Monitoring your Hyperscience Platform effectively is critical for identifying and addressing issues promptly. This article provides instructions for monitoring the system, focusing on resource utilization, job failures, and workflow processing. For more information, contact your Hyperscience representative or Hyperscience Support.
Standard Monitoring
To ensure the stability and performance of your VM hosting the Hyperscience application, monitor the following resources:
Ram
The application uses up to 95% of available RAM when processing submissions.
Recommendation
Set alerts if RAM usage exceeds 95%.
Storage
Monitor all types of storage:
Local Storage: Independently monitor all volumes.
Networked File Storage (NFS): Verify that NFS is mounted correctly and accessible from all VMs.
Database Storage: Track DB storage usage.
Recommendation
Set alerts if any storage exceeds 95% usage.
CPU
Hyperscience maximizes CPU utilization during submission processing.
CPU Metrics
100% CPU usage over extended periods does not necessarily indicate an issue. Use CPU metrics for debugging rather than alerting.
Health Check API
Periodically check the health of the application using the Health Check API.
Impact: If an issue is detected, processing on the affected host will pause until resolved. Other hosts will remain unaffected.
Application-specific monitoring
Hyperscience processes submissions asynchronously through background jobs.

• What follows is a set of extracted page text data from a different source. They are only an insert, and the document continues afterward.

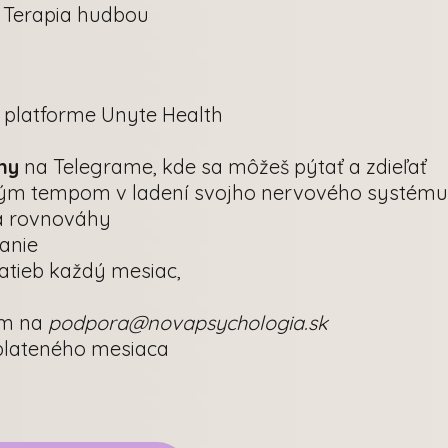
| Terapia hudbou
 platforme Unyte Health
ny
na Telegrame, kde sa môžeš pýtať a zdieľať
ým tempom v ladení svojho nervového systému
a rovnováhy
danie
atieb každý mesiac,
m na
podpora@novapsychologia.sk
plateného mesiaca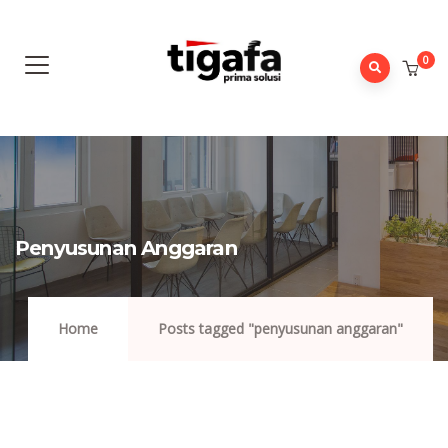
0
Penyusunan Anggaran
Home
Posts tagged "penyusunan anggaran"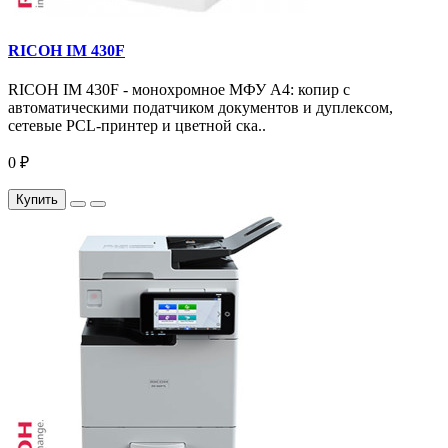
RICOH IM 430F
RICOH IM 430F - монохромное МФУ A4: копир с
автоматическими податчиком документов и дуплексом,
сетевые PCL-принтер и цветной ска..
0 ₽
Купить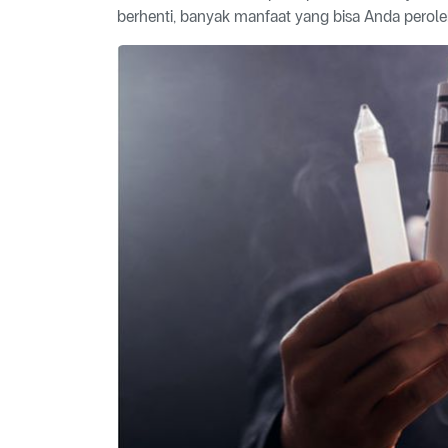
berhenti, banyak manfaat yang bisa Anda perole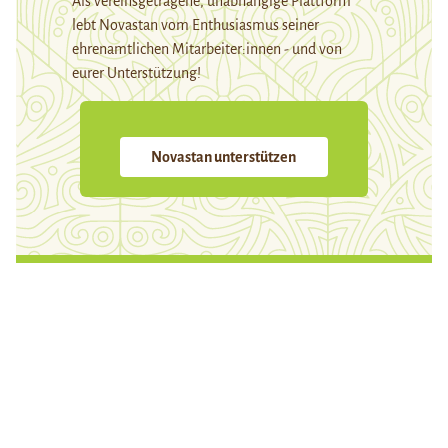
Als vereinsgetragene, unabhängige Plattform
lebt Novastan vom Enthusiasmus seiner
ehrenamtlichen Mitarbeiter:innen - und von
eurer Unterstützung!
Novastan unterstützen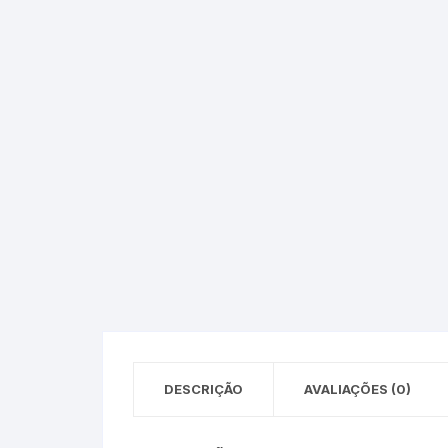
Epson – Pack
Rat
HP
HP – Pack
Lexmark
Lexmark – Pack
DESCRIÇÃO
AVALIAÇÕES (0)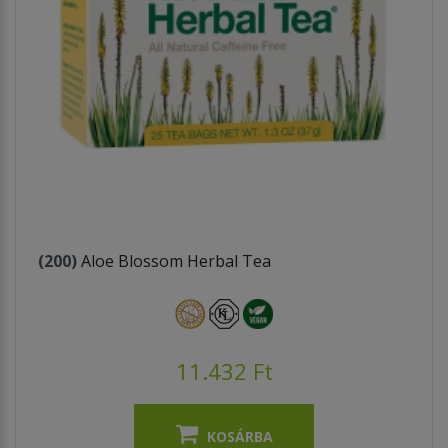
(200)
Aloe Blossom Herbal Tea
11.432 Ft
KOSÁRBA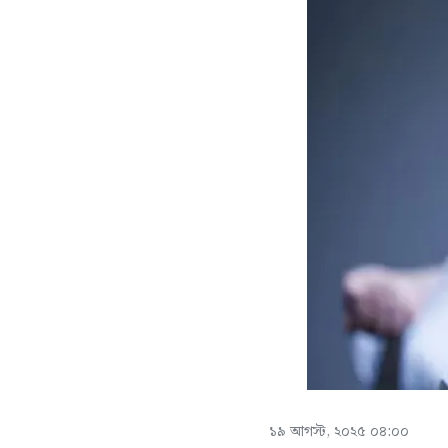
১৯ আগস্ট, ২০২৫ ০৪:০০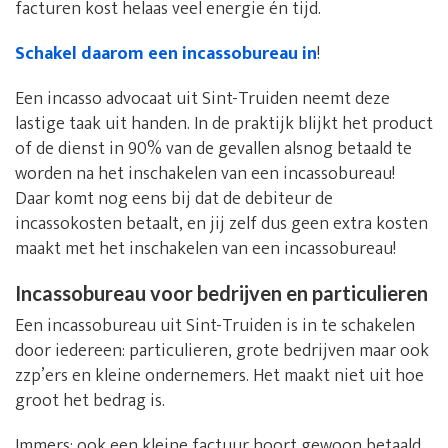
facturen kost helaas veel energie én tijd.
Schakel daarom een incassobureau in
!
Een incasso advocaat uit Sint-Truiden neemt deze
lastige taak uit handen. In de praktijk blijkt het product
of de dienst in 90% van de gevallen alsnog betaald te
worden na het inschakelen van een incassobureau!
Daar komt nog eens bij dat de debiteur de
incassokosten betaalt, en jij zelf dus geen extra kosten
maakt met het inschakelen van een incassobureau!
Incassobureau voor bedrijven en particulieren
Een incassobureau uit Sint-Truiden is in te schakelen
door iedereen: particulieren, grote bedrijven maar ook
zzp’ers en kleine ondernemers. Het maakt niet uit hoe
groot het bedrag is.
Immers: ook een kleine factuur hoort gewoon betaald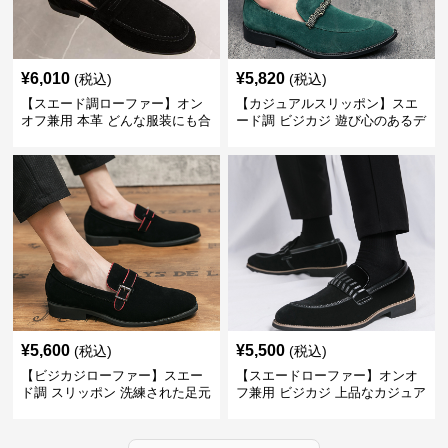
¥
6,010
¥
5,820
(税込)
(税込)
【スエード調ローファー】オン
【カジュアルスリッポン】スエ
オフ兼用 本革 どんな服装にも合
ード調 ビジカジ 遊び心のあるデ
わせやすく快適な履き心地を提
ザインで自分らしいスタイルを
供
表現
¥
5,600
¥
5,500
(税込)
(税込)
【ビジカジローファー】スエー
【スエードローファー】オンオ
ド調 スリッポン 洗練された足元
フ兼用 ビジカジ 上品なカジュア
を演出しジャケットスタイルを
ル感で休日の散歩にも最適
引き立てる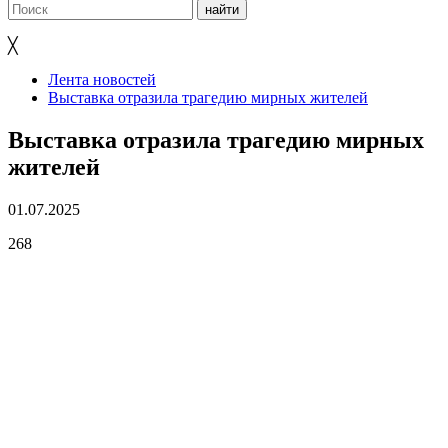
╳
Лента новостей
Выставка отразила трагедию мирных жителей
Выставка отразила трагедию мирных
жителей
01.07.2025
268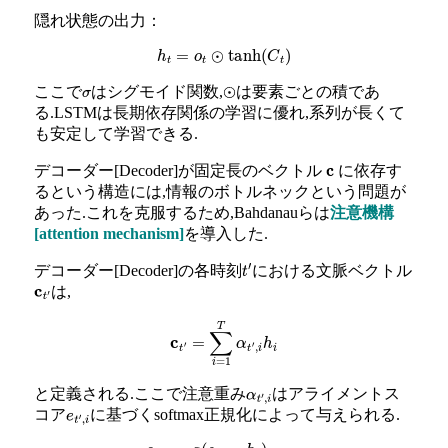
隠れ状態の出力：
h
t
=
o
t
⊙
tanh
(
C
t
)
ここで
はシグモイド関数,
は要素ごとの積であ
σ
⊙
る.LSTMは長期依存関係の学習に優れ,系列が長くて
も安定して学習できる.
デコーダー[Decoder]が固定長のベクトル
に依存す
c
るという構造には,情報のボトルネックという問題が
あった.これを克服するため,Bahdanauらは
注意機構
[attention mechanism]
を導入した.
デコーダー[Decoder]の各時刻
における文脈ベクトル
t
′
は,
c
t
′
c
t
′
=
∑
i
=
1
T
α
t
′
,
i
h
i
と定義される.ここで注意重み
はアライメントス
α
t
′
,
i
コア
に基づくsoftmax正規化によって与えられる.
e
t
′
,
i
e
t
′
,
i
=
a
(
s
t
′
−
1
,
h
i
)
α
t
′
,
i
=
exp
(
e
t
′
,
i
)
∑
j
=
1
T
exp
(
e
t
′
,
j
)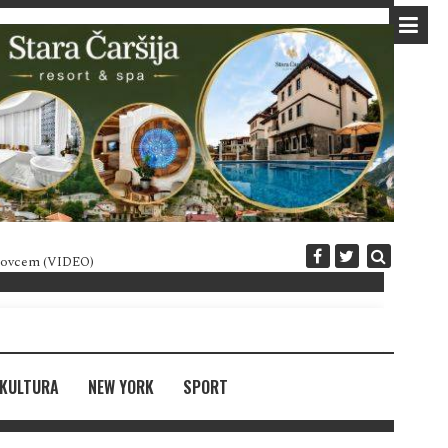
 novcem (VIDEO)
Diplomatija po crnogorski
KULTURA
NEW YORK
SPORT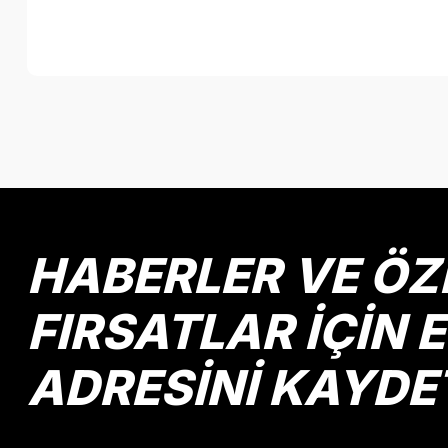
Bu ürünün fiyat bilgisi, resim, ürün açıklamalarında ve diğer k
Görüş ve önerileriniz için teşekkür ederiz.
Ürün resmi kalitesiz, bozuk veya görüntülenemiyor.
Ürün açıklamasında eksik bilgiler bulunuyor.
Ürün bilgilerinde hatalar bulunuyor.
HABERLER VE ÖZ
Ürün fiyatı diğer sitelerden daha pahalı.
Bu ürüne benzer farklı alternatifler olmalı.
FIRSATLAR İÇİN 
ADRESİNİ KAYDE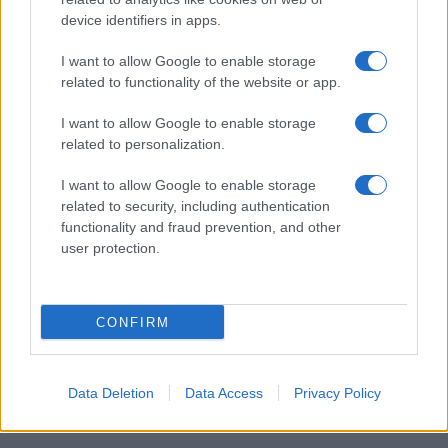
device identifiers in apps.
I want to allow Google to enable storage
I nostri cari
related to functionality of the website or app.
I want to allow Google to enable storage
related to personalization.
Giovannimaria Cabras
I want to allow Google to enable storage
related to security, including authentication
functionality and fraud prevention, and other
user protection.
CONFIRM
Invia un Comunicato Stampa
|
Pubblicità
|
Segnala
Data Deletion
Data Access
Privacy Policy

Failures may occasionally occur, requiring monitoring and manual intervention.
Monitoring failures
Monitor for log entries indicating job or flow failures:
Job failures:
Set up alerts for the following log messages:
WORKER_FAIL
WORKER_JOB_FAIL
These indicate job failures requiring manual intervention.
Flow failures:
Most halted submissions now produce a log line containing
Workflow failed
.
Recommendation
Monitor this logline to detect issues early.
Actions for handling failures
When failures are detected, follow these steps to resolve them:
Handle halted jobs
Go to the list of halted jobs:
<application_URL>/administration/jobs?state=HALTED
Review halted jobs and address the issue causing the failure.
Handle failed flows
Go to the list of failed flows:
<application_URL>/administration/flows?state=FAILED
Use the Actions drop-down menu to select Retry failed flows runs in filter after addressing the root cause.
Gather failure details
For jobs:
In the list of halted jobs, use the job’s menu to view more details (View Jobs), and review the State Description field for insights into the issue.
Include relevant information when reaching out to Hyperscience Support for assistance.
Best practices
Configure log triggers for:
WORKER_FAIL
WORKER_JOB_FAIL
Workflow failed
Monitor for container restarts, as they may indicate underlying system issues.
Ensure sufficient resources (RAM, storage, etc.) are allocated to avoid preventable failures.
Regularly review and retry failed jobs and flows via the provided URLs.